• _AIM OF THE EXERCISE_:
Your task is to restate word for word the lines in the material below, from the one with "darunter Ringschenkel, ein" up to and including the one with "морскими ракушками. Также". Do not carry over the pictures.

• _DATA TO PROCESS_:
......

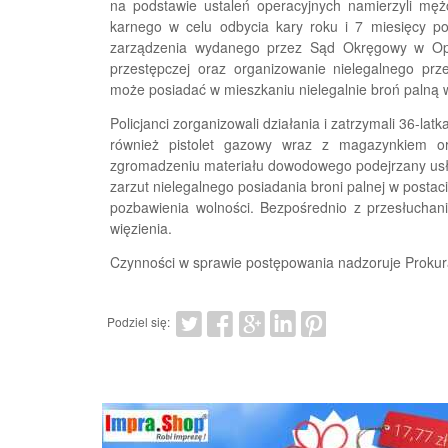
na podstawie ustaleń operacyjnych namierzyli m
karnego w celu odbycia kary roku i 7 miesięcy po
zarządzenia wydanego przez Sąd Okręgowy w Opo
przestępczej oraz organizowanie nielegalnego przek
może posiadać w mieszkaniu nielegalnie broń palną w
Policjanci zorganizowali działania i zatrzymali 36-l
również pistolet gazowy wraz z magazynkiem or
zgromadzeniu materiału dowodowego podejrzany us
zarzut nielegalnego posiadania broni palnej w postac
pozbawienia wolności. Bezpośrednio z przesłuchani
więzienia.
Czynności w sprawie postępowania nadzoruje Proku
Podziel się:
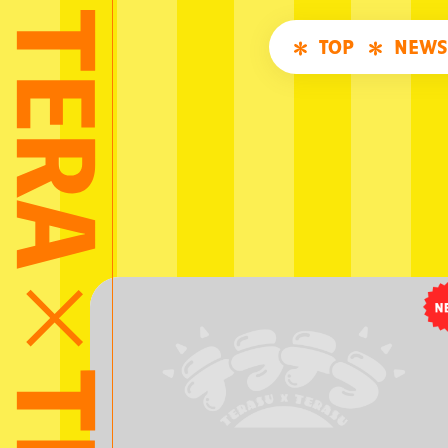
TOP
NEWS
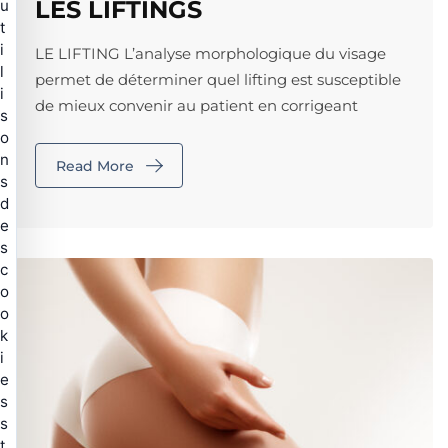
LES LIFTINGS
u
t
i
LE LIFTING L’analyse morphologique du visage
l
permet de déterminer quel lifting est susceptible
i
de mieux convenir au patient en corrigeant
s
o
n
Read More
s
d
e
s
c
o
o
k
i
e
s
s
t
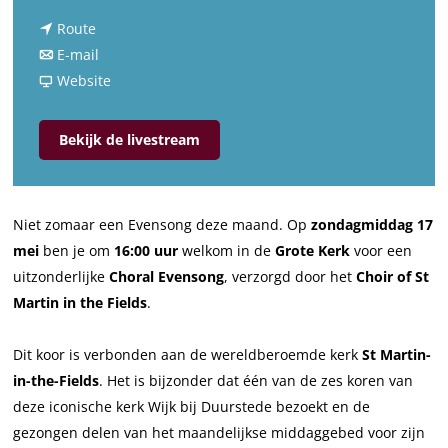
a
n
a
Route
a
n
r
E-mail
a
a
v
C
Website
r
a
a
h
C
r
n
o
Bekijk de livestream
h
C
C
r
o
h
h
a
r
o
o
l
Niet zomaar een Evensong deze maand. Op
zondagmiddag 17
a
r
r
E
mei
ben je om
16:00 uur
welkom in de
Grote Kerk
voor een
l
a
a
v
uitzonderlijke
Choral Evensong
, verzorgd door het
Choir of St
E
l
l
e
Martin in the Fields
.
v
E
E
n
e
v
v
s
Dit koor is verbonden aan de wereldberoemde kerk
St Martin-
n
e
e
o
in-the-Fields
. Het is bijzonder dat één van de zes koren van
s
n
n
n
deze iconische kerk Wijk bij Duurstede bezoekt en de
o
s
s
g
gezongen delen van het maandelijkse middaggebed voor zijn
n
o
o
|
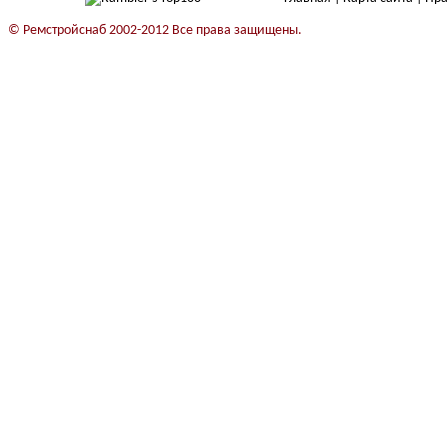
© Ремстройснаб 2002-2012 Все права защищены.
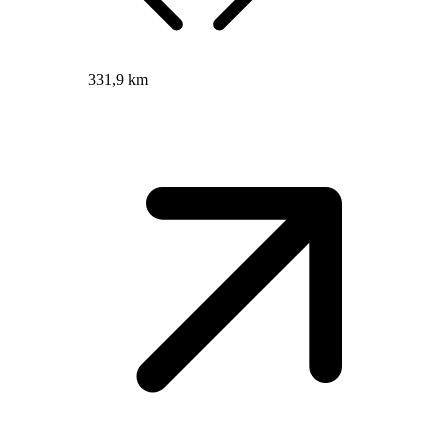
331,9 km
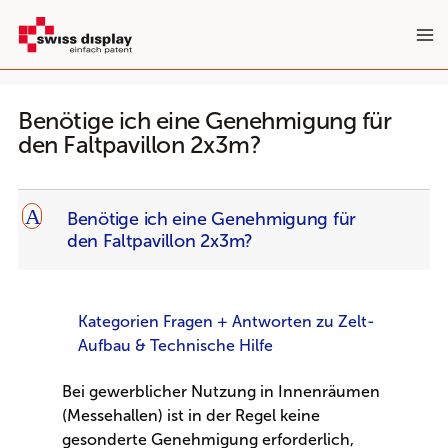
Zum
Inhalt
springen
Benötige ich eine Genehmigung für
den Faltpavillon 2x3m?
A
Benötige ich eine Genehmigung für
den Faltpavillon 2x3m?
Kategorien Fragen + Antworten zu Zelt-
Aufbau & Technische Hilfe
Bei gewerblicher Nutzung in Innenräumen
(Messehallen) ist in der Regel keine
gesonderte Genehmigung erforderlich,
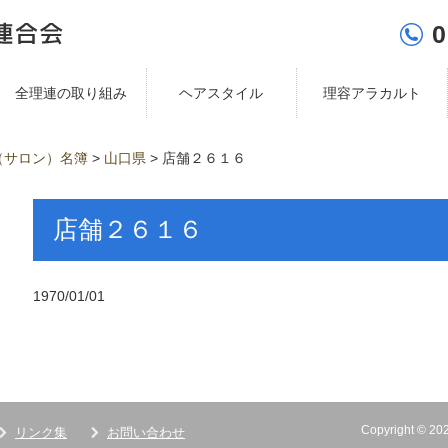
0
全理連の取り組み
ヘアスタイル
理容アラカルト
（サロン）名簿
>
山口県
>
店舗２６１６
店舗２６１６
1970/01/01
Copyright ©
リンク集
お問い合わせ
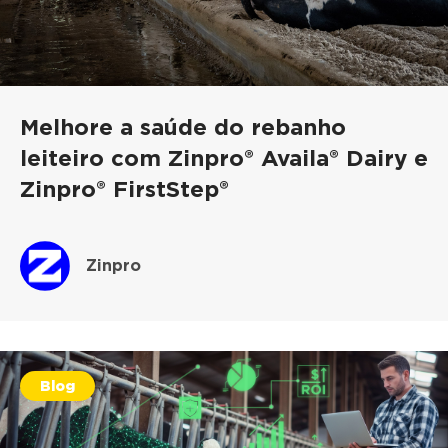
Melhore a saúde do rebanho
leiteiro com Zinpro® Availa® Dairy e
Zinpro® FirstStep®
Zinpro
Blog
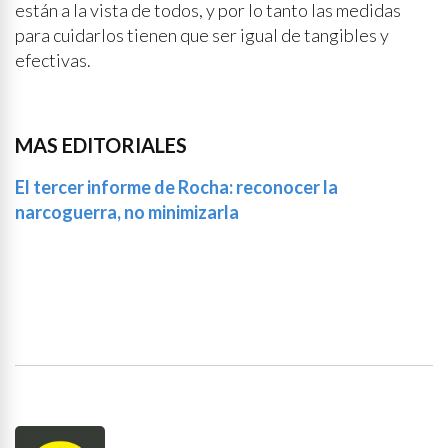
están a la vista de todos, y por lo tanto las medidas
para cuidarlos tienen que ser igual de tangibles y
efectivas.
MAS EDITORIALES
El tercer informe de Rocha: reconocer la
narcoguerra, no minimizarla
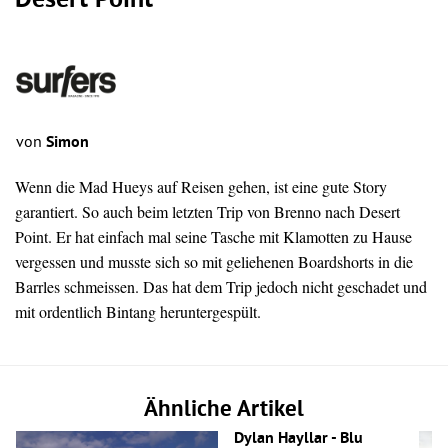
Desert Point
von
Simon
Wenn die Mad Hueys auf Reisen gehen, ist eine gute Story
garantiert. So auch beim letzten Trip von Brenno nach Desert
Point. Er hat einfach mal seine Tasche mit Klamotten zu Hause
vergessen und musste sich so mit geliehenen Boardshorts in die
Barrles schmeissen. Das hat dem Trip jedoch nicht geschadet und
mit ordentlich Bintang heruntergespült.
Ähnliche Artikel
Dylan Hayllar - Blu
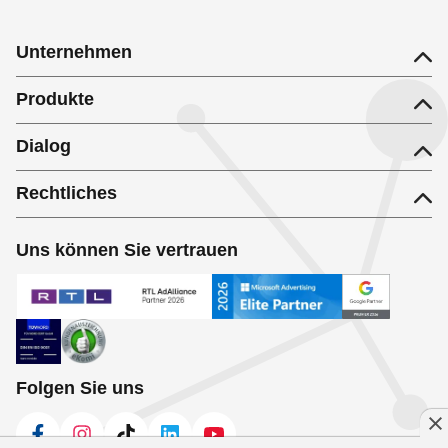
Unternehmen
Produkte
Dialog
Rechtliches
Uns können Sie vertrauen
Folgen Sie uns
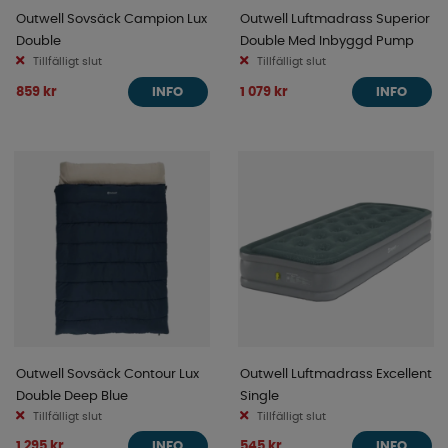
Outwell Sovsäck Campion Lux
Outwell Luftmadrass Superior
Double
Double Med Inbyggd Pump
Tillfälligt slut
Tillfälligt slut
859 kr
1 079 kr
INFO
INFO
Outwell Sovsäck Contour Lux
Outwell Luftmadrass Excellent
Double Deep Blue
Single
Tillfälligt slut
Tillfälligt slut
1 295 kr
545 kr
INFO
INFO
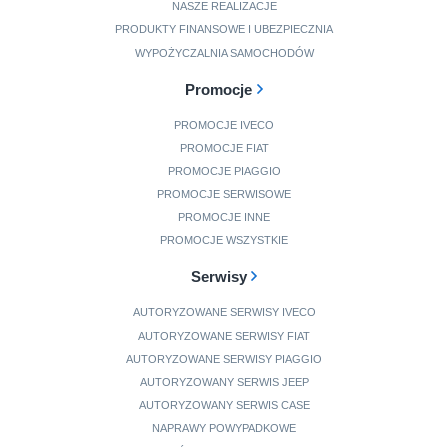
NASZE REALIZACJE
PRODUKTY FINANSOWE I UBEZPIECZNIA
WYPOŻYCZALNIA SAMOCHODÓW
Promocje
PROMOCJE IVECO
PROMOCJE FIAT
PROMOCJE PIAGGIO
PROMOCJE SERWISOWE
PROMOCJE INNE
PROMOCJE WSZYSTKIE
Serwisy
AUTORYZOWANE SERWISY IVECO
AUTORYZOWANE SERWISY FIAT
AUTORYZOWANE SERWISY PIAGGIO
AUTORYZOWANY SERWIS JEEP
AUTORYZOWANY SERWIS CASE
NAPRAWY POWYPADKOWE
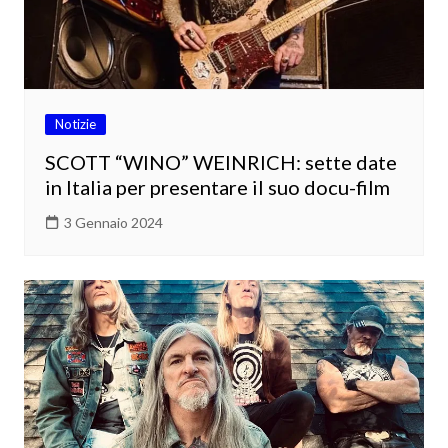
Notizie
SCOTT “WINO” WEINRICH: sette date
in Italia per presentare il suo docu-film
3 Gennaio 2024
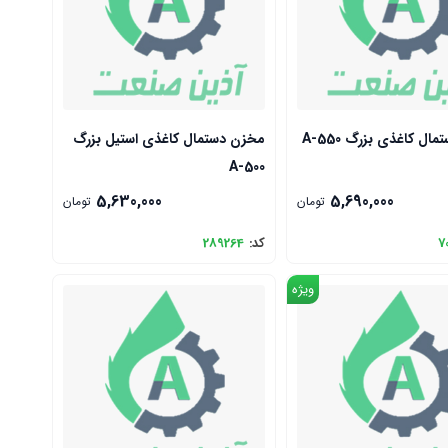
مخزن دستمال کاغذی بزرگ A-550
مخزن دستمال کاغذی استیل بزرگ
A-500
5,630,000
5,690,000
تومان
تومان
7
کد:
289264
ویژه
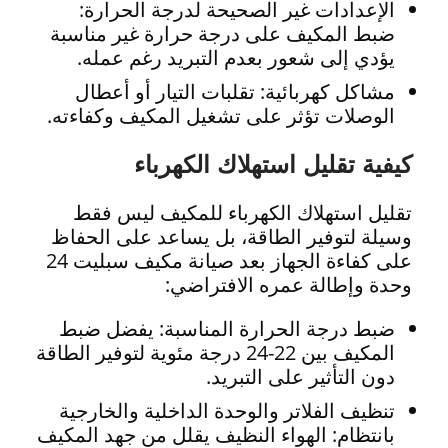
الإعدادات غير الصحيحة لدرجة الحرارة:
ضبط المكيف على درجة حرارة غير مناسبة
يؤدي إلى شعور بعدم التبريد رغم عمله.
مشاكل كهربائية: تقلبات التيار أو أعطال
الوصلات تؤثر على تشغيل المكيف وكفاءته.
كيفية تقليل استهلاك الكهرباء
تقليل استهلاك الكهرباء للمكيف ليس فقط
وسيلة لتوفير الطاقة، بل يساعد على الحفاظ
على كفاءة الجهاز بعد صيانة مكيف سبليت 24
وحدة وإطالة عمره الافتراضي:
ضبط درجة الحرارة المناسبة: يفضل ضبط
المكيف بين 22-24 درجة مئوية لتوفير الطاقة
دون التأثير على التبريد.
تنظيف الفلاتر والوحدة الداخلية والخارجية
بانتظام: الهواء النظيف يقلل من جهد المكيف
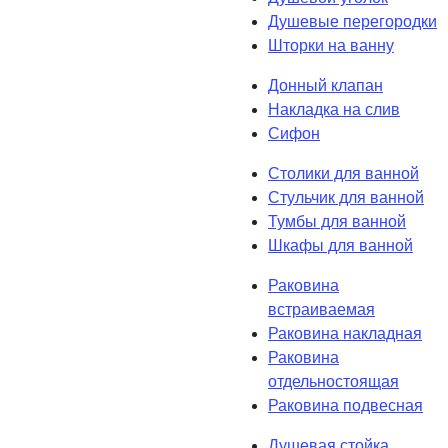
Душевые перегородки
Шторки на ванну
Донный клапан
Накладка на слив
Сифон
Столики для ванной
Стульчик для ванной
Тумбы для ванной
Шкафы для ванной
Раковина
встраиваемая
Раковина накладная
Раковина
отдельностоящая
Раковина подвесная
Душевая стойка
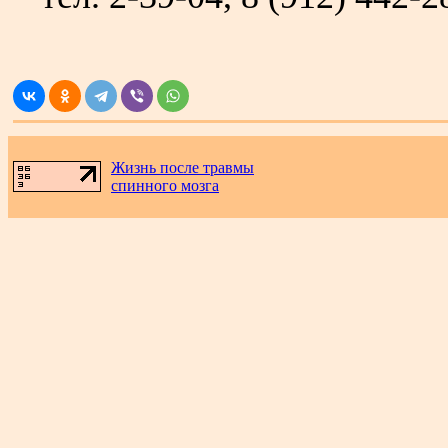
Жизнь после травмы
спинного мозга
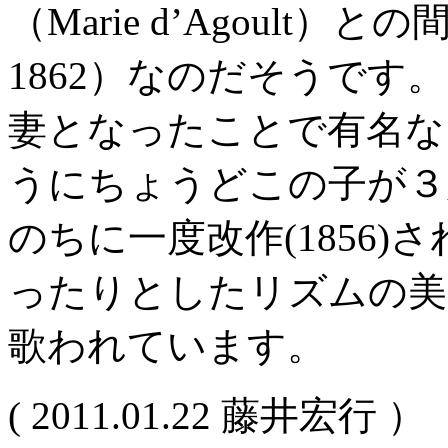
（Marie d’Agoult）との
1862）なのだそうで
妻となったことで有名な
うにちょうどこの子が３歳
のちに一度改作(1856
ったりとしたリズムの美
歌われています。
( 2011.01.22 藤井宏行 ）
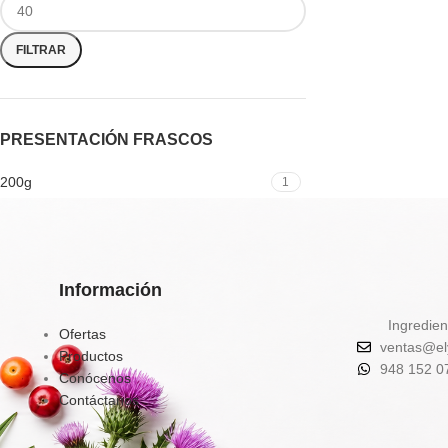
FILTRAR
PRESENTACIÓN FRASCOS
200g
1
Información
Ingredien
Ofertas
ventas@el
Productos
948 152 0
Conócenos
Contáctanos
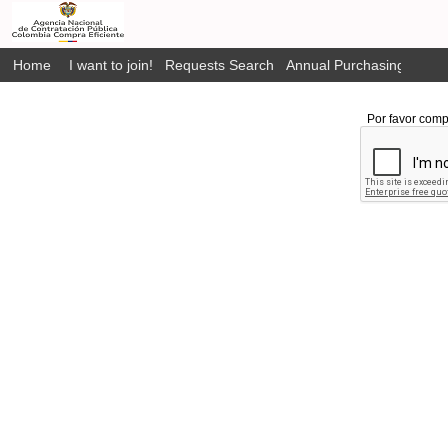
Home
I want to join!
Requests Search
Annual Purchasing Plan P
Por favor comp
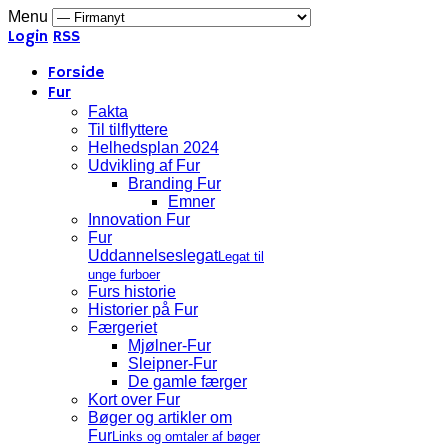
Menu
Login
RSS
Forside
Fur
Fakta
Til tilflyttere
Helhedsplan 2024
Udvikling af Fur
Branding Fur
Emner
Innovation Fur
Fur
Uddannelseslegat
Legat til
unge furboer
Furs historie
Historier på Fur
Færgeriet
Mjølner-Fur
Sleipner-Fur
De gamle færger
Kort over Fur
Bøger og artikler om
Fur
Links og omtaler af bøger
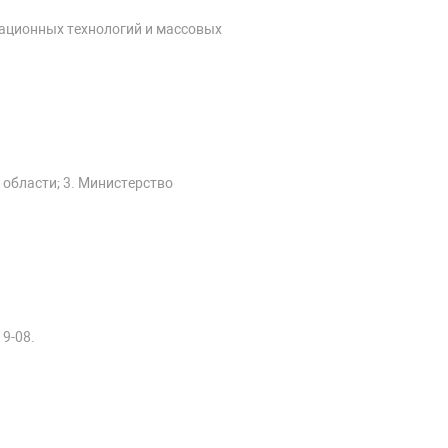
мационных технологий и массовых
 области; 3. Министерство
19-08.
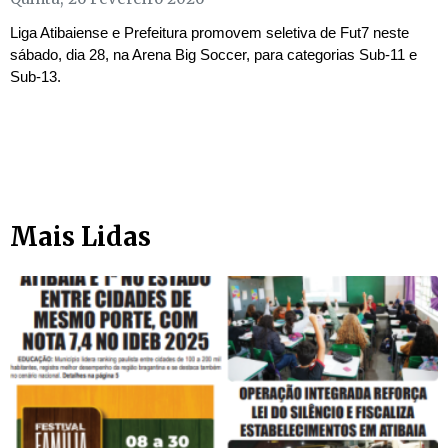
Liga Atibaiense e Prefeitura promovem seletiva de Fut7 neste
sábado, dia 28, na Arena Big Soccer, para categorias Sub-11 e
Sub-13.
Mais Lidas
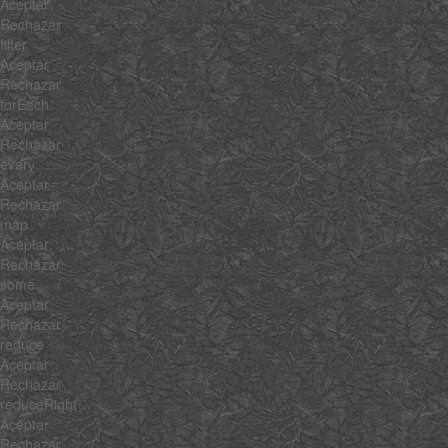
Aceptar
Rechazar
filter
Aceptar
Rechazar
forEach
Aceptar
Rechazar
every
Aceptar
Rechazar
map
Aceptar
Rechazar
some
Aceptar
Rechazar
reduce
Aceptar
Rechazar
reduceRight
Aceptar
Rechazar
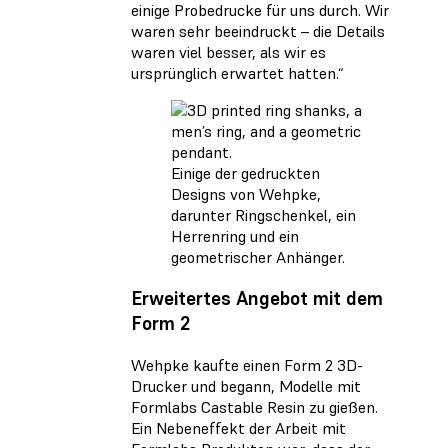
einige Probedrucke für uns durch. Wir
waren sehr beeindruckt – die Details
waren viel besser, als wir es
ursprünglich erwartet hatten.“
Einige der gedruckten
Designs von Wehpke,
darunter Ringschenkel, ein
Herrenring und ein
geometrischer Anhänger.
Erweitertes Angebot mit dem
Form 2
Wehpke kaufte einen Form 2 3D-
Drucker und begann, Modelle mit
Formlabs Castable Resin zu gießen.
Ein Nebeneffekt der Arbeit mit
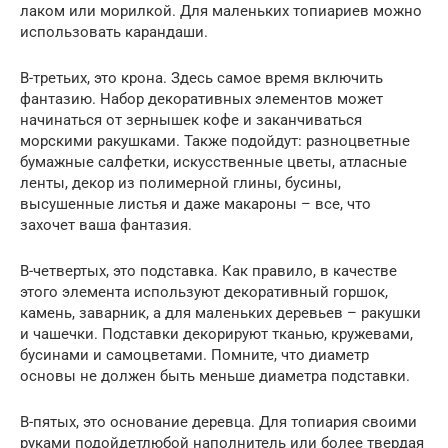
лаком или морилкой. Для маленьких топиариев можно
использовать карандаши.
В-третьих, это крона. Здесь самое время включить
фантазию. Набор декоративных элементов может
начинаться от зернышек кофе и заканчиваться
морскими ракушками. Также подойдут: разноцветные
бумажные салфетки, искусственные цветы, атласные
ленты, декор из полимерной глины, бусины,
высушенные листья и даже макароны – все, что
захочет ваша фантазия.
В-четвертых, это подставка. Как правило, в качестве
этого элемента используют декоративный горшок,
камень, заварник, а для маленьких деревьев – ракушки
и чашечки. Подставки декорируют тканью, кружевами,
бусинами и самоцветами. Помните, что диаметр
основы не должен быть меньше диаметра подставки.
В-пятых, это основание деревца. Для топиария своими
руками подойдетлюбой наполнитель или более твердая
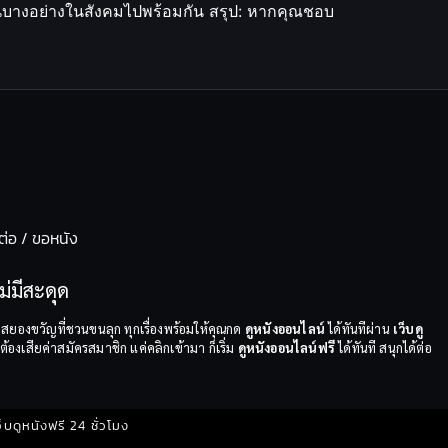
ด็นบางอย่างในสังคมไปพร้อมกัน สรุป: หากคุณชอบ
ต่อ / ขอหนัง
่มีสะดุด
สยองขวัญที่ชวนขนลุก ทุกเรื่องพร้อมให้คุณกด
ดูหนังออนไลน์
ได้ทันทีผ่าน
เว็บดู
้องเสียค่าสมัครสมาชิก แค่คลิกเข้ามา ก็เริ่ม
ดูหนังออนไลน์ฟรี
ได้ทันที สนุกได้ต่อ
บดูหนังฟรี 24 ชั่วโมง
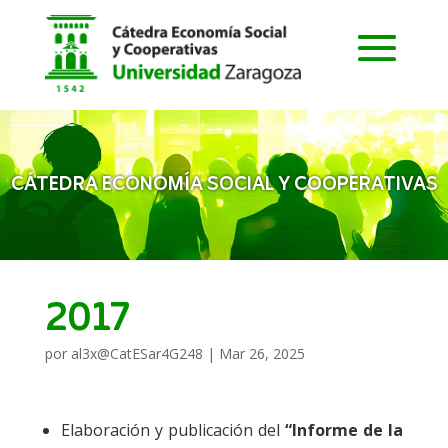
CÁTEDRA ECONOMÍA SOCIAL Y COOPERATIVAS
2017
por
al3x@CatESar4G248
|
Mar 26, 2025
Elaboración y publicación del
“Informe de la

......

• _YOUR SOLUTION_:
darunter Ringschenkel, ein
Herrenring und ein
geometrischer Anhänger.
Erweitertes Angebot mit dem
Form 2
Wehpke kaufte einen Form 2 3D-
Drucker und begann, Modelle mit
Formlabs Castable Resin zu gießen.
Ein Nebeneffekt der Arbeit mit
лаком или морилкой. Для маленьких топиариев можно
использовать карандаши.
В-третьих, это крона. Здесь самое время включить
фантазию. Набор декоративных элементов может
начинаться от зернышек кофе и заканчиваться
морскими ракушками. Также подойдут: разноцветные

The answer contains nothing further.